Transcribed page contents:
____________________

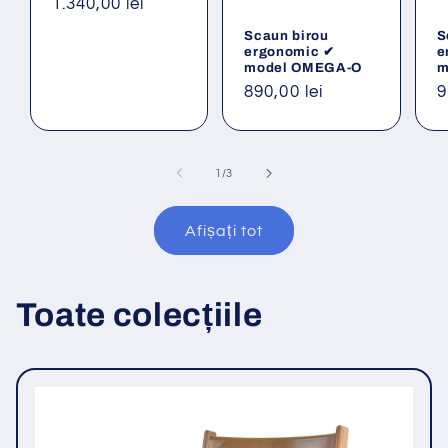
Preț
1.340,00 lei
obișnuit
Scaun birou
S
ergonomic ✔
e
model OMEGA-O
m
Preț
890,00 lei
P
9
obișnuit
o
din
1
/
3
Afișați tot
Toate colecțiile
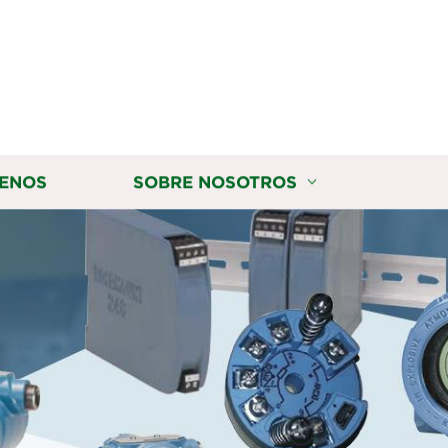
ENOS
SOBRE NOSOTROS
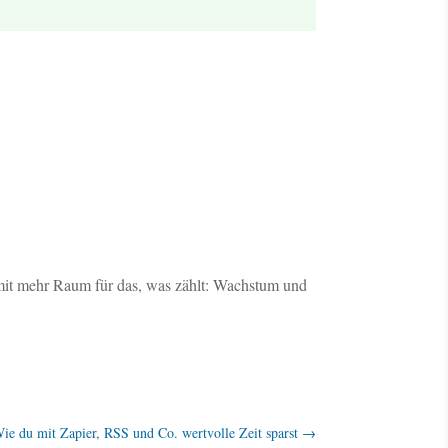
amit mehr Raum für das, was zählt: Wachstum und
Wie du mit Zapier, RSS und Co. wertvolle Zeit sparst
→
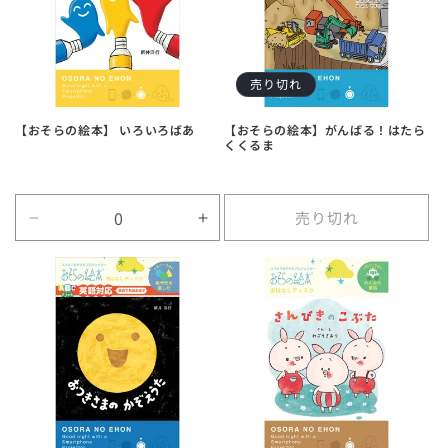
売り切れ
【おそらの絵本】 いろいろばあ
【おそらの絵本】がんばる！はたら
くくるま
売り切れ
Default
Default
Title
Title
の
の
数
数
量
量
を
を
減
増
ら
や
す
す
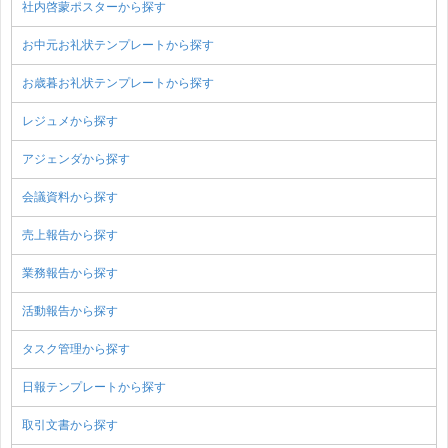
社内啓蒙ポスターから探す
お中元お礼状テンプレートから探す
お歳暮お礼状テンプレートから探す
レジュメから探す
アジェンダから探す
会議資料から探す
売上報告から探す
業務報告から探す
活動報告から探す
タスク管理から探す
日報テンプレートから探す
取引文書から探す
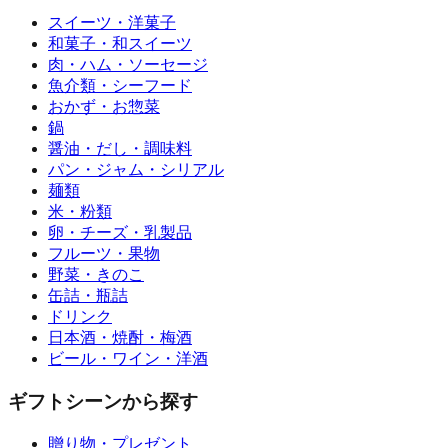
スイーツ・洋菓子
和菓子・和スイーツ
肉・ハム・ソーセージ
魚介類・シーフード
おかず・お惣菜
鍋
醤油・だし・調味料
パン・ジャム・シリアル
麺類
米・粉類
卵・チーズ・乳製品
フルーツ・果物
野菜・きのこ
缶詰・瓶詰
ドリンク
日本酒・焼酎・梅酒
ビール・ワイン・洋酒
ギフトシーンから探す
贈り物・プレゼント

____________________

DIRECTIONS FOR THIS TASK: Leaving the pictures out, give back each line above exactly.

FINISHED TASK:
Preț
1.340,00 lei
obișnuit
Scaun birou
S
ergonomic ✔
e
model OMEGA-O
m
Preț
890,00 lei
P
9
obișnuit
o
din
1
/
3
Afișați tot
Toate colecțiile
ENOS
SOBRE NOSOTROS
amit mehr Raum für das, was zählt: Wachstum und
Wie du mit Zapier, RSS und Co. wertvolle Zeit sparst
→
売り切れ
【おそらの絵本】 いろいろばあ
【おそらの絵本】がんばる！はたら
くくるま
売り切れ
Default
Default
Title
Title
の
の
数
数
量
量
を
を
減
増
ら
や
す
す
社内啓蒙ポスターから探す
お中元お礼状テンプレートから探す
お歳暮お礼状テンプレートから探す
レジュメから探す
アジェンダから探す
会議資料から探す
売上報告から探す
業務報告から探す
活動報告から探す
タスク管理から探す
日報テンプレートから探す
取引文書から探す
スイーツ・洋菓子
和菓子・和スイーツ
肉・ハム・ソーセージ
魚介類・シーフード
おかず・お惣菜
鍋
醤油・だし・調味料
パン・ジャム・シリアル
麺類
米・粉類
卵・チーズ・乳製品
フルーツ・果物
野菜・きのこ
缶詰・瓶詰
ドリンク
日本酒・焼酎・梅酒
ビール・ワイン・洋酒
ギフトシーンから探す
贈り物・プレゼント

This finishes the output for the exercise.